Graham Ross finally learnt the family secret his grandmother had always kept from him, just before she died.
The Better Homes And Gardens star was astonished to discover his great uncle was also a horticulturalist who worked for two kings and three queens, and helped landscape the grounds of Buckingham Palace.
‘I knew nothing about it until my grandmother was on the verge of dying, and I was absolutely gobsmacked,’ says the veteran radio and TV favourite, who has entertained and inspired Australia’s green thumbs for more than 50 years.
‘She didn’t tell me beforehand because she wanted me to find my own path in life, not be influenced by other people,’ he laughs. ‘But it was pretty clear what I was going to do by then, so she thought it was safe to tell me.’
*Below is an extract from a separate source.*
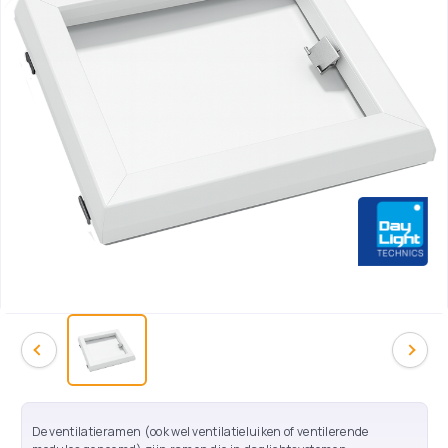
De ventilatieramen (ook wel ventilatieluiken of ventilerende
Graham turns 70 in October – about the time his third grandchild is due – but it takes more than age or several life-threatening bouts with cancer to slow him down.
‘I’ve had a couple of nasty skin cancers, and I’m a prostate [cancer] survivor,’ he says. ‘They thought I had bowel cancer there for a while, but at the moment I don’t, which is good.
‘I lost my whole bottom lip a while ago – had to have it razored off – that was the most serious. There was a major skin cancer heading down my cheek into my throat, carotid artery and lymph glands.
‘The doctor told me if they hadn’t got to it when they did, if it had been just five or six weeks later, I wouldn’t be here now.
‘Australia is full of it, you know, and with outdoor hobbies like gardening you really need to be very careful, so I always warn people to watch out and use plenty of 50+ sunscreen.
‘When I was head of horticulture at Ryde TAFE I had 76 teachers working with me, and 32 of them have died of cancer. We were exposed to the worst, most carcinogenic chemicals back then, which is why I’m so keen on organic gardening today.’
Seemingly indestructible, Graham has been with BHG since it started in 1995, some 945 episodes ago, and has helped the show grab a record-breaking 12 Logie Awards.
Graham has also broadcast his three-hour radio show, The Garden Clinic, every Saturday and Sunday for the past 37 years, and runs the world’s largest specialist garden tour company with wife Sandra, 71.
Gardening since the age of four, he was just an 11-year-old schoolboy when he started part-time at his local garden centre in Sydney’s southern suburbs.
Qualified in horticulture, park administration, greenkeeping, landscaping and agronomy, Graham has worked as a seeds man, arborist, landscaper, nurseryman, park superintendent and teacher – and won a slew of international industry honours.
‘It’s only gardening, it’s not brain surgery,’ the father-of-two says modestly. ‘I never dreamt my TV and radio career would go on this long, but people and plants are my absolute passion.
‘I love talking to people, and I’m a real old-fashioned storyteller who can talk under water. There aren’t too many people with my qualifications who can do what I do, so I guess that’s why I’m still around.’